After the initiatives of London Stock Exchange in the 90s, this concept of voluntary code of corporate governess was propagated internationally through interconnected financial institutes and industry associations and thus marked the beginning of the great re-alignment among securities exchanges (Jordan, 2013; Rita & Njuguna, 2016). Nearly all jurisdictions now have national codes or principles with 84% following a comply-or-explain” framework (OECD-Factbook, 2017). Further, countries seeking to implement these principles must also monitor their corporate governance frameworks to promote ethical, accountable and transparent practices (G20/OECD, 2015). Despite an increased global awareness of the need for corporate governess, its adoption remained sluggish in UAE during the twenties (Bhatia, 2013).

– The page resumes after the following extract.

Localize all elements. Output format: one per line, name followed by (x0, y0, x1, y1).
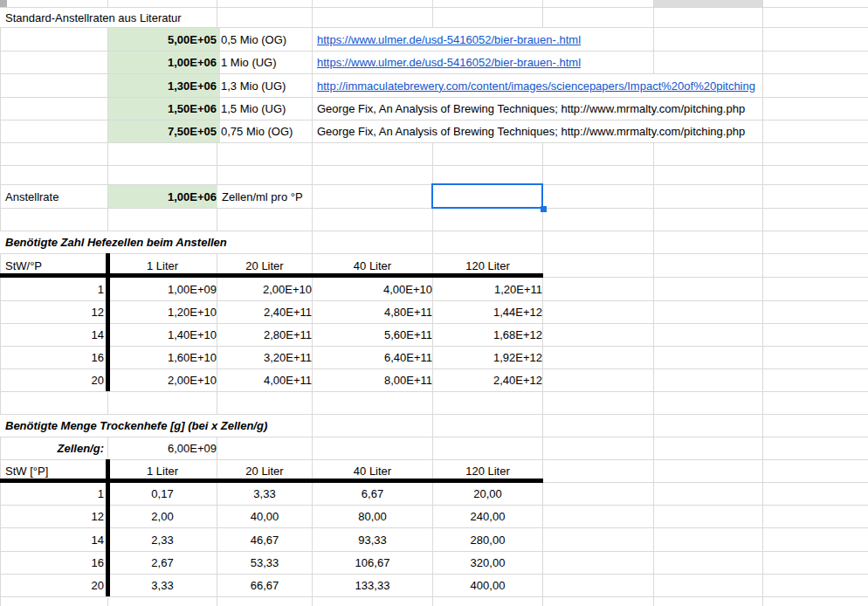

In addition to 1984 Commercial Companies Law, Abu Dhabi Securities Market successfully released first local corporate governance codes in 2004 (Shehata, 2015).

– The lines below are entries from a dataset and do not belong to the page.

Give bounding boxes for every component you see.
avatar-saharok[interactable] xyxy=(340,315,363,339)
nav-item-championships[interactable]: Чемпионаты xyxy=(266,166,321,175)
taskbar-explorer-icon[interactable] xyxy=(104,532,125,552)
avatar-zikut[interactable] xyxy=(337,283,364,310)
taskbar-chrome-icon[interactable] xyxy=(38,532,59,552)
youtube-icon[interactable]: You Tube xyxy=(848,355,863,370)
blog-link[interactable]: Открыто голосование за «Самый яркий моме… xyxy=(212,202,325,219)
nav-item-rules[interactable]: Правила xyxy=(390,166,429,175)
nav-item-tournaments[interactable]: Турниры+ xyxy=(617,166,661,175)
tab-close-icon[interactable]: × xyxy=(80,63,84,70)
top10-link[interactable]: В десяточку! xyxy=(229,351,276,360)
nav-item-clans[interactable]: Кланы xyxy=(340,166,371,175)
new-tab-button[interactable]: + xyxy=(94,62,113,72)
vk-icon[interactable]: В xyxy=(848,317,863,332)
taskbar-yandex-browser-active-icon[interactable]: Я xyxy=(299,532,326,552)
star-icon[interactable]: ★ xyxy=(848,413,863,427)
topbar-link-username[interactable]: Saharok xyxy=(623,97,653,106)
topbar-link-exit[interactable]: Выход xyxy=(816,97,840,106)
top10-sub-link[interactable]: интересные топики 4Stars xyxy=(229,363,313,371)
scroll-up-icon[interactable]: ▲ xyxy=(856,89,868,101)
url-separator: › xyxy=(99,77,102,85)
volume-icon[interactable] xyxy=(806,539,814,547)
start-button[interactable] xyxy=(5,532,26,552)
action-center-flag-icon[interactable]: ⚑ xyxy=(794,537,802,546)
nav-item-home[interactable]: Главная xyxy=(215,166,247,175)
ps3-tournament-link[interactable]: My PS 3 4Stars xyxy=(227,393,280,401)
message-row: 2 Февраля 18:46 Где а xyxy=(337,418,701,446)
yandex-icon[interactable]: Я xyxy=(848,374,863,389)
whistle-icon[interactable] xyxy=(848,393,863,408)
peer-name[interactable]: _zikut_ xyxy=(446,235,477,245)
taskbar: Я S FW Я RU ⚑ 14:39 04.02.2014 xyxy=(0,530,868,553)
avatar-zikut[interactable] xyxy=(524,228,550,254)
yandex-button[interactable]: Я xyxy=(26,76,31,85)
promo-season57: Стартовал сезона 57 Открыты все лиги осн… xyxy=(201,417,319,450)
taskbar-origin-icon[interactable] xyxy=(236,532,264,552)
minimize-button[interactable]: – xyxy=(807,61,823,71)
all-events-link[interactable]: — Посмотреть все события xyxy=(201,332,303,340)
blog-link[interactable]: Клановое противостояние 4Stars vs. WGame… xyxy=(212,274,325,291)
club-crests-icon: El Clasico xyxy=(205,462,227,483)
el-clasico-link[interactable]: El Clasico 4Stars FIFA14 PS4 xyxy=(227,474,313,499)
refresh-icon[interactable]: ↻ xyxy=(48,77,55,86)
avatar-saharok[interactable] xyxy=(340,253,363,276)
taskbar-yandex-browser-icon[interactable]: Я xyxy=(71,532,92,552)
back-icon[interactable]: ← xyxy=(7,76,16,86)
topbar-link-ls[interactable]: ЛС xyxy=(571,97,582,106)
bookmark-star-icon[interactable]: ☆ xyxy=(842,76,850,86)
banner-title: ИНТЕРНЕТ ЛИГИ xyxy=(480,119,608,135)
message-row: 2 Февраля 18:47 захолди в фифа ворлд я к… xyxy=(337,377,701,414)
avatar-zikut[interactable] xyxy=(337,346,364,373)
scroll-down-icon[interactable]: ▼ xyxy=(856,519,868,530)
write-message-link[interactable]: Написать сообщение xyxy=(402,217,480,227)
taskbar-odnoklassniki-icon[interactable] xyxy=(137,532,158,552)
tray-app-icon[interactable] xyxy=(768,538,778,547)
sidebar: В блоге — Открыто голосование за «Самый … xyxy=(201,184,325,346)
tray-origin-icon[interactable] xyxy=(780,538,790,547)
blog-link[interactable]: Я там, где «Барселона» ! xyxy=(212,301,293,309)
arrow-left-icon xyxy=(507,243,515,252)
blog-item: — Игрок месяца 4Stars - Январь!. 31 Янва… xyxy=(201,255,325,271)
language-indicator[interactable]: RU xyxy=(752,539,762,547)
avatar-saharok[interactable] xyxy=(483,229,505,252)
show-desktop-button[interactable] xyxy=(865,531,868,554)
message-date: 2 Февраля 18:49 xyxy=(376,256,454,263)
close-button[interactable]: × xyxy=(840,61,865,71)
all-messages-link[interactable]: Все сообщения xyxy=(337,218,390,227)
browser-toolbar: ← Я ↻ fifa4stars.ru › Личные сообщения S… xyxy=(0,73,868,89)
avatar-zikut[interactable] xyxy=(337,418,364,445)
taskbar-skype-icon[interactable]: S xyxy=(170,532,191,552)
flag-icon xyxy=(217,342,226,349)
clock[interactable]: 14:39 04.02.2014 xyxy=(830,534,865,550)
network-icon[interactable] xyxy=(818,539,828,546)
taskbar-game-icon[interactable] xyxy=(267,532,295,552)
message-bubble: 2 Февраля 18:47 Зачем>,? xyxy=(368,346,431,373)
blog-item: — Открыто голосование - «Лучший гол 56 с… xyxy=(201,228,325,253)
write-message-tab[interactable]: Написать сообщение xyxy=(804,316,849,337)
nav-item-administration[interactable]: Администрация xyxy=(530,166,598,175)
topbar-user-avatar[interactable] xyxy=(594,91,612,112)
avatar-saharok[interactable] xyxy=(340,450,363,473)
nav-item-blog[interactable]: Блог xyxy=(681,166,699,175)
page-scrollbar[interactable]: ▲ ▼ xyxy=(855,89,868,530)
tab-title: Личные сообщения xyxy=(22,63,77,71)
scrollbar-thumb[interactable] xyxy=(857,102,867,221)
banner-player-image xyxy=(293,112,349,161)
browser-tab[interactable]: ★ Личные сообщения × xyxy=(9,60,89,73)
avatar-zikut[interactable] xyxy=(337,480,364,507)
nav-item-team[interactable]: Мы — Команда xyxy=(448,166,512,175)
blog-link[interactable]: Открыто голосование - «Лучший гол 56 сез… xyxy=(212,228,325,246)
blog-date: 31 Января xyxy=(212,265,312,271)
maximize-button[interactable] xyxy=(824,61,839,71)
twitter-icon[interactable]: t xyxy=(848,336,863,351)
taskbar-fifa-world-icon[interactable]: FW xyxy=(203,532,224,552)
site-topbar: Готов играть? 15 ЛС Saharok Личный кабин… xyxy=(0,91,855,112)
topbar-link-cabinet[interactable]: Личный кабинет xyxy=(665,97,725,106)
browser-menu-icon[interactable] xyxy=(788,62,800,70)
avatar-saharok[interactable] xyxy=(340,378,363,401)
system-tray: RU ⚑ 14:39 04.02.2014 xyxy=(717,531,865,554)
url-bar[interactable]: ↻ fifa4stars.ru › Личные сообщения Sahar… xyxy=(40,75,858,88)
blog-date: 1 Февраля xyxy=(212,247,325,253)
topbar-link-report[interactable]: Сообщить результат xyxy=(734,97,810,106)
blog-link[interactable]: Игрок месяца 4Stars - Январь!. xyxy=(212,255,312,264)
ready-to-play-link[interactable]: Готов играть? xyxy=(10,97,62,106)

During the 2007 global financial crises, UAE government had felt the need for good corporate governance and accordingly, Securities and Commodities Authority (SCA) issued the corporate governance code expanding the governance rules and regulations to companies listed on UAE stock exchanges (Hashem, 2013). The 2009 Ministerial Resolution had introduced a more comprehensive set of corporate governance regulations (Moniem, 2014) which made it mandatory for publicly traded companies to strengthen their corporate governance (Hashemi, 2013). UAE Central Bank also issued corporate governance guidelines for UAE banks in 2014. Later, in 2011, UAE government issued new decree outlining corporate governance rules and regulations for State-Owned Enterprises (SOEs). All previous 2009 corporate governance code for SME were replaced in year-2016 by the new set of rules developed by SCA (PwC-Middle East, 2016) to steer UAE into a global business environment by introducing better corporate governance (ElGammal et al., 2018). At present UAE is developing new corporate governance principles for SOEs to drive prosperity uniformly across the country.
CONCLUSION:
In modern economies, the role of government is limited to the tasks of regulations and supervision generally without any direct intervening into the businesses’ transactions. The key responsibilities of transparent, legal and ethical trades are therefore on the commercial and financial entities. Both public and private stakeholders to intensify their efforts to elevate governing principles and establish more productive benchmarks to foster mechanisms of shareholders’ activism, innovation, and self-regulation for better capital allocation. The corporate governance should also voluntarily promote elasticity in the adoption of global best practices to maintain a balance between a “comply or explain” approach and formal regulations among varies jurisdictions by replacing the conventional one-size-fits-all approach. To summaries, integrating corporate behaviour that optimises the triple bottom line (performance, social and the environmental outputs) constructs a broader framework of good governance and corporate citizenship without diluting the effectiveness of corporate governess standards.